Ольга Антоновна выскочила из комнаты, слезы текли по ее лицу. Не она ли отдала всю себя воспитанию сына? Не она ли отказалась от нового замужества, карьеры, личных интересов – для того, чтобы все свое внимание посвятить дорогому Ваденьке? Не она ли с таким трудом дала ему высшее образование, тянулась изо всех сил, отказывая себе в каждой мелочи?
– Я принесла себя в жертву Вадиму, – шептала она, поливая оладьи вишневым вареньем. – Я живу только его жизнью, а он не допускает меня в свою душу! Где же его сыновняя благодарность? Где признательность за мою любовь, за мою преданность?
Она села на табуретку у окна и расплакалась в голос.
Вадим слышал ее рыдания, но они вызвали у него только глухое раздражение…
В красильном цехе, который удалось-таки отыскать Багирову, резко пахло химикатами, а шум стоял такой, что приходилось кричать. Маруська, бойкая бабенка лет тридцати, охотно отвечала на вопросы Багирова.
– Адвокат? – вначале удивилась она, рассматривая его удостоверение. – А что с Жорой? Посадили?
– Ну почему сразу «посадили»? Просто… у гражданина Пилина возникли э-э… некоторые неприятности с законом.
Он нарочно изображал респектабельного, знающего себе цену юриста – женщины, подобные этой Маруське, буквально тают при таких мужчинах. Сожительница Пилина мгновенно повелась на его уловку: глазки заблестели, голосок задрожал. Она даже не сообразила, откуда у ее алкаша-Жорика деньги на такого адвоката.
«Дуреха, – решил для себя Багиров. – Из тех, что терпят от мужиков все, даже мордобой. Лишь бы «милый» был рядом, засыпал под боком, молодецки храпя. А то, что пьет – дело привычное, и дерется – не страшно. Главное – не забил бы до смерти».
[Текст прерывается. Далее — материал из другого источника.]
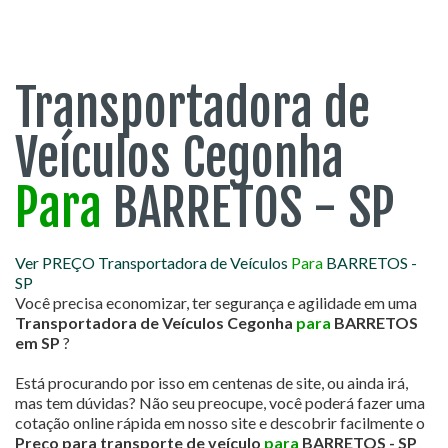
Transportadora de
Veículos Cegonha
Para
BARRETOS - SP
Ver PREÇO Transportadora de Veículos
Para
BARRETOS -
SP
Você precisa economizar, ter segurança e agilidade em uma
Transportadora de Veículos Cegonha
para
BARRETOS
em SP
?
Está procurando por isso em centenas de site, ou ainda irá,
mas tem dúvidas? Não seu preocupe, você poderá fazer uma
cotação online rápida em nosso site e descobrir facilmente o
Preço para transporte de veículo
para
BARRETOS - SP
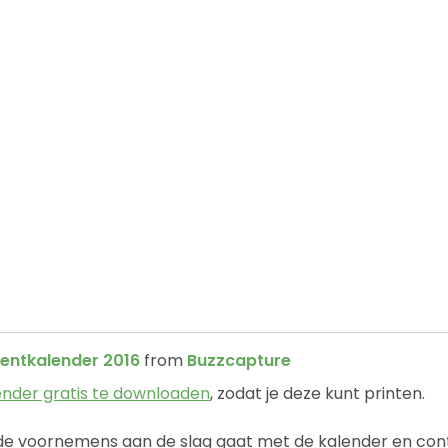
entkalender 2016
from
Buzzcapture
lender gratis te downloaden
, zodat je deze kunt printen.
ede voornemens aan de slag gaat met de kalender en co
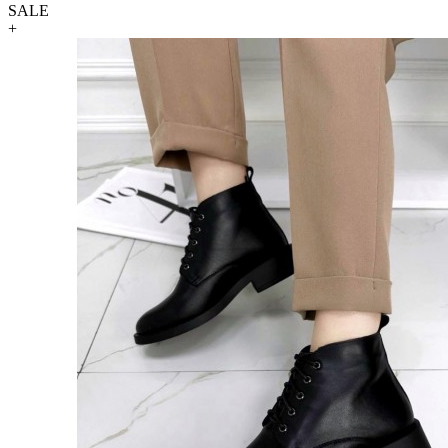
SALE
+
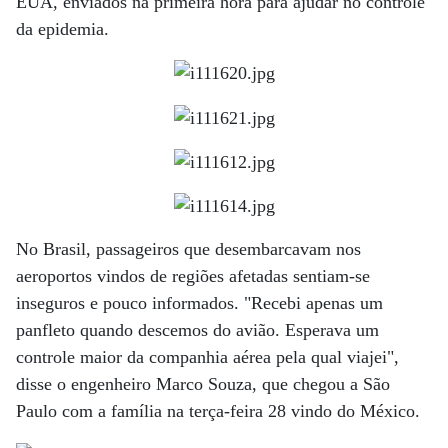
EUA, enviados na primeira hora para ajudar no controle
da epidemia.
No Brasil, passageiros que desembarcavam nos
aeroportos vindos de regiões afetadas sentiam-se
inseguros e pouco informados. "Recebi apenas um
panfleto quando descemos do avião. Esperava um
controle maior da companhia aérea pela qual viajei",
disse o engenheiro Marco Souza, que chegou a São
Paulo com a família na terça-feira 28 vindo do México.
– Георгий Пилин проживает у вас?
Выпуклые, коровьи глаза Маруськи наполнились слезами.
– Н-нет… он… жил у меня, тут, недалеко, в общежитии. Нам хорошо было. Жора даже деньги приносил. Он на заправку устроился работать! А потом… подрался с кем-то, его и… уволили. Он в тот день домой вернулся сам не свой. Убью, – кричал, – гадов! А каких гадов? – она заплакала, вытирая щеки грязными ладошками. – Все проклинал кого-то, бесился… Я уж подумала, сдурел мужик, допился до чертиков. Но он к утру оклемался, послал меня за водкой – опохмелиться, значит. Выпил… закусил огурцом и говорит: прощай, Маруся, отправляюся на смертный бой. Кому-то одному из нас не жить. Или мне, или ему! «Кому это? – спрашиваю. – Ты чего задумал, Жора? На зону захотел? У тебя уже одна судимость есть!» Аон зыркнул на меня пьяными-то глазищами, плюнул, да и вышел вон. С тех пор я его не видела.